Exercise goal — The answer must be an exact copy of the entries that follow, with all images removed.

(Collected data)
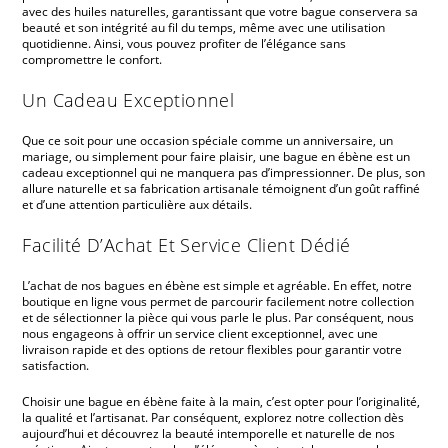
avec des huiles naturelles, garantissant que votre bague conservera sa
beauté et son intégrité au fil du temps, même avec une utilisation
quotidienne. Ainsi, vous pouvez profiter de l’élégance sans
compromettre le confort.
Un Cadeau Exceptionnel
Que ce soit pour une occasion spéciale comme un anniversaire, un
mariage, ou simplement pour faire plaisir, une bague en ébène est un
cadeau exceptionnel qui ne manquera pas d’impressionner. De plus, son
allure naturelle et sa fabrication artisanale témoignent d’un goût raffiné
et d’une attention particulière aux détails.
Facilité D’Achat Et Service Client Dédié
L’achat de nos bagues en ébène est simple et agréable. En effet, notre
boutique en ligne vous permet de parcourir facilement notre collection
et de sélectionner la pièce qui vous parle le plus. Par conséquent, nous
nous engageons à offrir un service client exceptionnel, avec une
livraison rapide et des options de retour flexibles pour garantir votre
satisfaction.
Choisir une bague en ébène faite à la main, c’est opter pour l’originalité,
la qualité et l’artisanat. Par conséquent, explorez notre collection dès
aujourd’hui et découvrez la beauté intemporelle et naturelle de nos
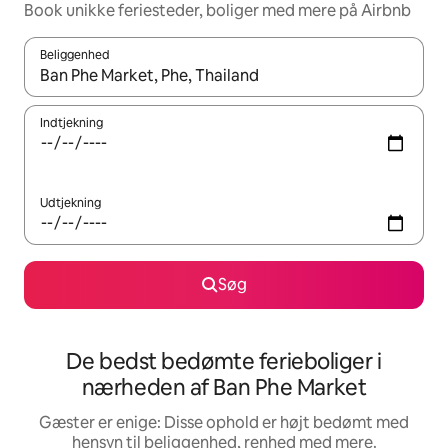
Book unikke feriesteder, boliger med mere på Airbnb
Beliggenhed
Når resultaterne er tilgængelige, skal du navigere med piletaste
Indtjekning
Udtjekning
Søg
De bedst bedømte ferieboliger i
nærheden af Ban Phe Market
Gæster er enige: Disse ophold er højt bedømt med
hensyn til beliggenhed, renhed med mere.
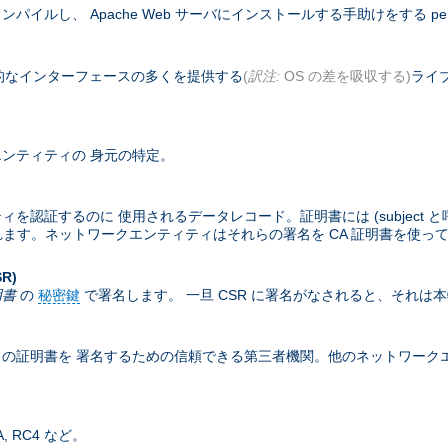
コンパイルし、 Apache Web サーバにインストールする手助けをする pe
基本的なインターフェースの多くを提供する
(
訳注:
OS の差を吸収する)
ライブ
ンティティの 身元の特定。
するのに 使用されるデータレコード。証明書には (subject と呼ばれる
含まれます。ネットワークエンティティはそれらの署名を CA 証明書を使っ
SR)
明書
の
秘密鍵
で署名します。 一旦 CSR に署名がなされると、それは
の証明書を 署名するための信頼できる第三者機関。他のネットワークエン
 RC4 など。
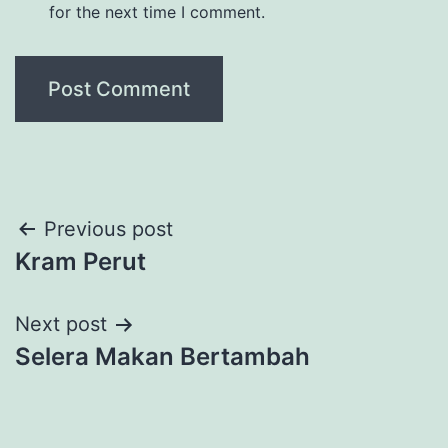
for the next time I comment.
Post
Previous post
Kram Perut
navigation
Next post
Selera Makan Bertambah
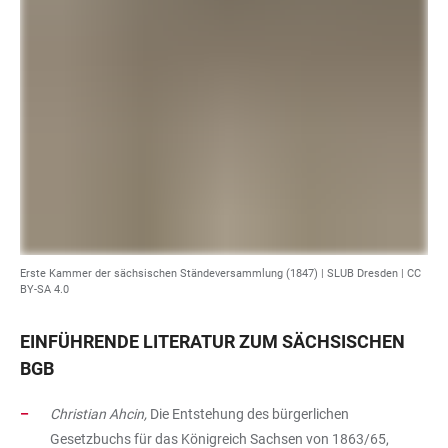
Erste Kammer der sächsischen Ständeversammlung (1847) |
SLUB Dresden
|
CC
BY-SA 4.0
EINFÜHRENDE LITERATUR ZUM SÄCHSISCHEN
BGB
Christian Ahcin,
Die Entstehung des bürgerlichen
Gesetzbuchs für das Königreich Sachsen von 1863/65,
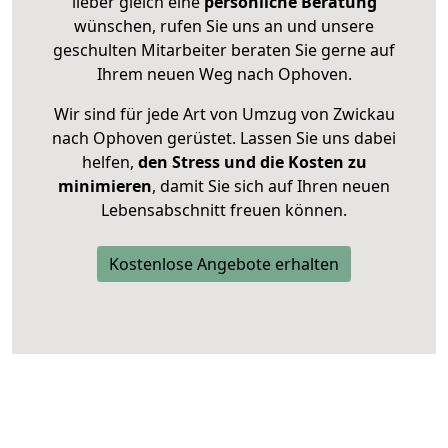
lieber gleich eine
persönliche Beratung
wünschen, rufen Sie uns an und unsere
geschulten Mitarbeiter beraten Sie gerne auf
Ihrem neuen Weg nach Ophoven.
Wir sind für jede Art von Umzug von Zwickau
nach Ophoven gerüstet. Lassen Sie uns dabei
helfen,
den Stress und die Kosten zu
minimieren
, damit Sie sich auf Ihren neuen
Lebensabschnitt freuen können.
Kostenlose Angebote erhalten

Solution —
avec des huiles naturelles, garantissant que votre bague conservera sa
beauté et son intégrité au fil du temps, même avec une utilisation
quotidienne. Ainsi, vous pouvez profiter de l’élégance sans
compromettre le confort.
Un Cadeau Exceptionnel
Que ce soit pour une occasion spéciale comme un anniversaire, un
mariage, ou simplement pour faire plaisir, une bague en ébène est un
cadeau exceptionnel qui ne manquera pas d’impressionner. De plus, son
allure naturelle et sa fabrication artisanale témoignent d’un goût raffiné
et d’une attention particulière aux détails.
Facilité D’Achat Et Service Client Dédié
L’achat de nos bagues en ébène est simple et agréable. En effet, notre
boutique en ligne vous permet de parcourir facilement notre collection
et de sélectionner la pièce qui vous parle le plus. Par conséquent, nous
nous engageons à offrir un service client exceptionnel, avec une
livraison rapide et des options de retour flexibles pour garantir votre
satisfaction.
Choisir une bague en ébène faite à la main, c’est opter pour l’originalité,
la qualité et l’artisanat. Par conséquent, explorez notre collection dès
aujourd’hui et découvrez la beauté intemporelle et naturelle de nos
Book unikke feriesteder, boliger med mere på Airbnb
Beliggenhed
Når resultaterne er tilgængelige, skal du navigere med piletaste
Indtjekning
Udtjekning
Søg
De bedst bedømte ferieboliger i
nærheden af Ban Phe Market
Gæster er enige: Disse ophold er højt bedømt med
hensyn til beliggenhed, renhed med mere.
コンパイルし、 Apache Web サーバにインストールする手助けをする pe
基本的なインターフェースの多くを提供する
(
訳注:
OS の差を吸収する)
ライブ
ンティティの 身元の特定。
するのに 使用されるデータレコード。証明書には (subject と呼ばれる
含まれます。ネットワークエンティティはそれらの署名を CA 証明書を使っ
SR)
明書
の
秘密鍵
で署名します。 一旦 CSR に署名がなされると、それは
の証明書を 署名するための信頼できる第三者機関。他のネットワークエン
 RC4 など。
for the next time I comment.
Post
Previous post
Kram Perut
navigation
Next post
Selera Makan Bertambah
Erste Kammer der sächsischen Ständeversammlung (1847) |
SLUB Dresden
|
CC
BY-SA 4.0
EINFÜHRENDE LITERATUR ZUM SÄCHSISCHEN
BGB
Christian Ahcin,
Die Entstehung des bürgerlichen
Gesetzbuchs für das Königreich Sachsen von 1863/65,
lieber gleich eine
persönliche Beratung
wünschen, rufen Sie uns an und unsere
geschulten Mitarbeiter beraten Sie gerne auf
Ihrem neuen Weg nach Ophoven.
Wir sind für jede Art von Umzug von Zwickau
nach Ophoven gerüstet. Lassen Sie uns dabei
helfen,
den Stress und die Kosten zu
minimieren
, damit Sie sich auf Ihren neuen
Lebensabschnitt freuen können.
Kostenlose Angebote erhalten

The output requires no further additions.